The dramatic events in Salisbury (and possibly New Malden) really show the danger to the world of populist nationalism. If you believe that your nation state has absolute claims over your life, then the State can’t really do any wrong. Truth, justice, fairness, accountability – these things don’t really matter in comparison to the security of the State. One reason why the Catholic Church has real problems about exaggerated claims about ‘national sovereignty’ and expects countries to work together and pool their sovereignty is because we can see what damage all this can do. It did enormous damage a hundred years ago: what drove the European nations into the carnage of the Great War was national self-interest and blown-up patriotism. There was no sense of the ‘common good’ of the whole of Europe: all that mattered was the law of the jungle.
If we look at examples of popular nationalism in the world – Russia, the United States, North Korea, Turkey, China – they are always centred on the cult of the leader. Not for the most part people whom we would consider to be monarchs, but people who are raised to monarchical power; the leader’s lust to dominate is transferred to a similar lust on the part of the country he runs. So often people really do get taken in by the emptiness of such cults of the leader. We often want to believe in a powerful leader; having such a leader to look up to defines us and we take it all seriously. The leader’s power is defined by violence or the threat of violence, so the leadership cult and popular nationalism are characterised by militarism and the glorification of war; again, so often we love it all.
What we celebrate today, Palm Sunday, overturns and challenges this world-view. Jesus enters Jerusalem honoured as a king – but riding on a donkey. This is predicted in the Old Testament, but it tells us that God’s kingdom and rule are of a different order. The waving of palms is not the waving of flags: something dif-ferent is happening.
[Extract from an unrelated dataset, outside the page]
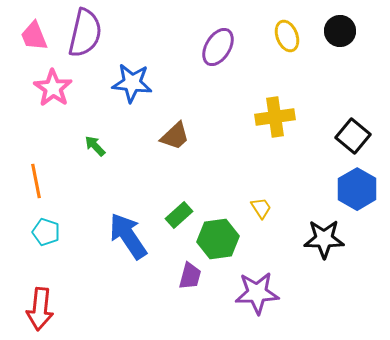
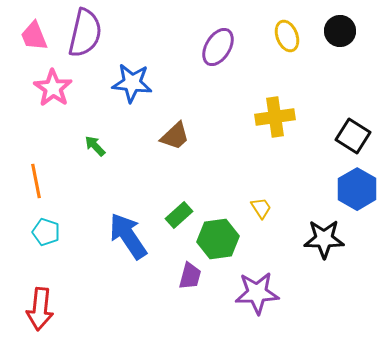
black square: rotated 8 degrees counterclockwise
When we think of Jesus as a king, we are honouring him in relationship to qualities which are at odds with what kingship means in history and culture: what Jesus does is marked by self-sacrifice, peace, humility, a determination not to put oneself first; Jesus is not a king who exercises power, who is proud, who lords it over others, who uses violence.
The kingship of Jesus which we celebrate today also points to the future. Those who shout ‘Hosanna’ will soon be shouting ‘crucify him!’ By the false standards of the ‘Prince of this world’ the crucifixion represents absolute failure and defeat: a man executed as a common criminal on trumped-up charges, made to carry his cross through the streets before he is nailed to it, to die a slow and agonising death. Everything about today and next Friday subverts conventional ideas of leadership and domination: the realm of God is about non-violence and self-sacrifice; what we see in the crucifixion of Jesus should be characterised by these qualities in our own lives, and in the ways in which we proclaim a moral vision. Following Jesus will therefore have a ‘price tag’: faithful Christians are, like Jesus, victims of the violence of others, called to suffer violence exercised by others because they are Christians; so martyrdom is important and to be expected.
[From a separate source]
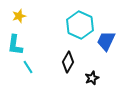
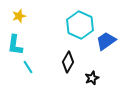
blue trapezoid: rotated 30 degrees clockwise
Often in history the Church has betrayed this vision. So often we have supported the powerful, we have blessed and endorsed what the rich and powerful do, giving rulers divine honours as if the ruler stands in for God. Even now we are taken in by the lies like everyone else. But Christian moral teaching is more authentically proclaimed, in many ways, is more effectively proclaimed than in the past: there is greater awareness now than there was in the past (unless you go back to the early Church) that the God we worship is the God of the poor, that God’s way is marked by reconciliation and peace-making, not the waging of war; and yet we have often betrayed this vision.
Christian moral teaching is rooted in other things we believe about God: so when we mark in this Holy Week the crucifixion we are making a moral statement. The Church’s resistance now to popular nationalism, our endorsement of real co-operation rather than competition among nations, our condemnation of war and all that glorifies war – all these things stem from this week, from the cross. They draw strength too from the triumph we celebrate this week on the Cross of Jesus over sin and death.